The objective of KONFLOT is to establish a design methodology that considers, from the early stages of design, the different subsystems, their dynamics and interactions and the performance of the available controls. This concurrent design process will lead to breakthrough alternatives that could not be achieved in sequential design processes, replacing the concept of mass with control and reducing costs. During the project, knowledge, techniques and tools for integrated design of floating renewable energy devices will be developed, incorporating control performance as a design driver.

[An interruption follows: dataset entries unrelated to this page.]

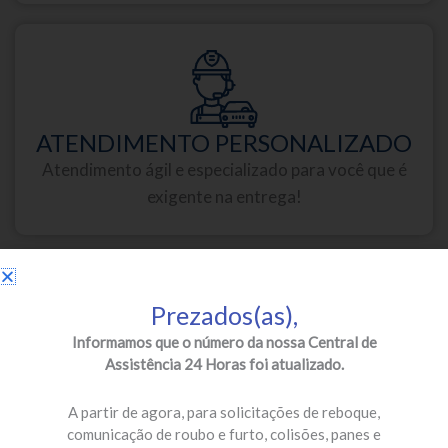
ATENDIMENTO PERSONALIZADO
Atendimento ágil e especializado para você que é
exigente na entrega!
Prezados(as),
Informamos que o número da nossa Central de
Assistência 24 Horas foi atualizado.
PARCEIROS DE PRIMEIRA
Oficinas credenciadas e especializadas para a sua
A partir de agora, para solicitações de reboque,
segurança!
comunicação de roubo e furto, colisões, panes e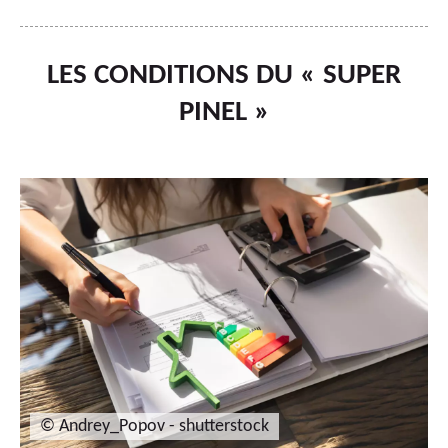
LES CONDITIONS DU « SUPER
PINEL »
© Andrey_Popov - shutterstock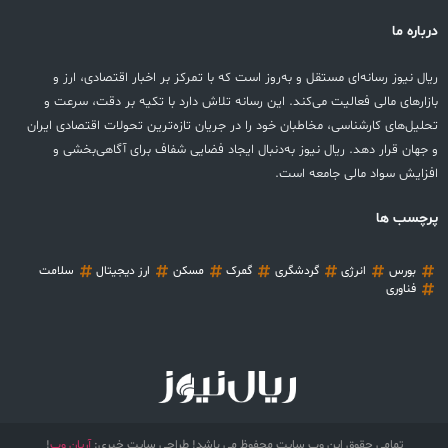
درباره ما
ریال نیوز رسانه‌ای مستقل و به‌روز است که با تمرکز بر اخبار اقتصادی، ارز و
بازارهای مالی فعالیت می‌کند. این رسانه تلاش دارد با تکیه بر دقت، سرعت و
تحلیل‌های کارشناسی، مخاطبان خود را در جریان تازه‌ترین تحولات اقتصادی ایران
و جهان قرار دهد. ریال نیوز به‌دنبال ایجاد فضایی شفاف برای آگاهی‌بخشی و
افزایش سواد مالی جامعه است.
پرچسب ها
بورس
انرژی
گردشگری
گمرک
مسکن
ارز دیجیتال
سلامت
فناوری
تمامی حقوق این وب سایت محفوظ می باشد! طراحی سایت خبری:
آریان وب
!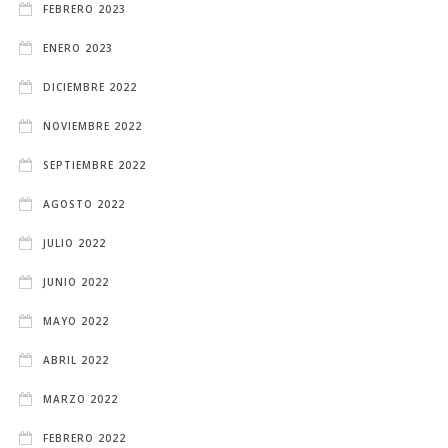
FEBRERO 2023
ENERO 2023
DICIEMBRE 2022
NOVIEMBRE 2022
SEPTIEMBRE 2022
AGOSTO 2022
JULIO 2022
JUNIO 2022
MAYO 2022
ABRIL 2022
MARZO 2022
FEBRERO 2022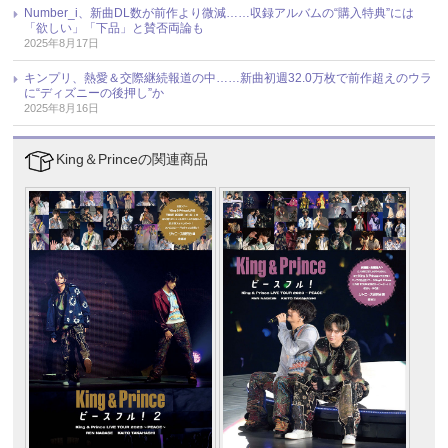
Number_i、新曲DL数が前作より微減……収録アルバムの“購入特典”には
「欲しい」「下品」と賛否両論も
2025年8月17日
キンプリ、熱愛＆交際継続報道の中……新曲初週32.0万枚で前作超えのウラ
に“ディズニーの後押し”か
2025年8月16日
King＆Princeの関連商品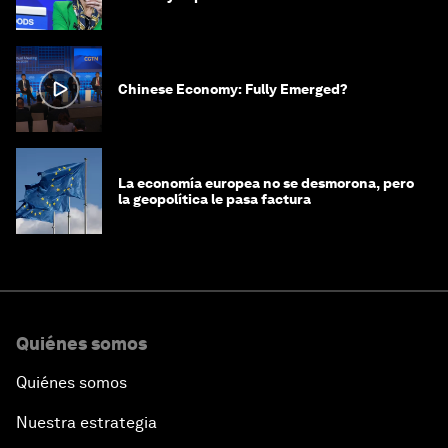
Chinese Economy: Fully Emerged?
La economía europea no se desmorona, pero
la geopolítica le pasa factura
Quiénes somos
Quiénes somos
Nuestra estrategia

Offshore renewables, and in particular floating wind and wave energy, are an important pillar in meeting the Paris Agreement targets for emission reductions. The Green Deal strategy [1], adopted by the European Commission, is a clear commitment to achieving these ambitious targets. This strategy has taken the form of a roadmap that establishes the deployment of 300 GW of offshore wind and 60 GW of marine energy in the European Union by 2050. According to IRENA's forecasts [2], in order to meet the decarbonisation targets, the global offshore wind energy requirement should be 1,000 GW by 2050.
At the national level and on a closer horizon, 2030, the recently approved Roadmap for the Development of Offshore Wind and Marine Energies [3] envisages targets for the installation of floating wind power of up to 3 GW and 60 MW of marine energies.
According to WindEurope1 , the European wind energy association, floating wind could account for up to a third of all installed offshore wind power. For offshore energy, the targets are lower, but given the degree of development of the different technologies, the majority will be developed with wave energy.
For both technologies to play a leading role, it is necessary to accelerate their commercial deployment through the development of cost-reducing innovations. One route is design optimisation; the other is supply chain development. It is in the first area that KONFLOT's challenges lie: the development of cost-optimised technologies through control co-design (CCD), with control strategies at the heart of the design.
Traditionally, the design of floating wind turbines and wave energy harvesters has been done in a sequential manner, starting from a structural design and considering control only in the later stages of the design. Thus, each design stage is limited by the previous stage and the controls developed in the last stage (wind turbine, energy extraction system, active ballast...) have a very small impact on the optimisation of the complete system.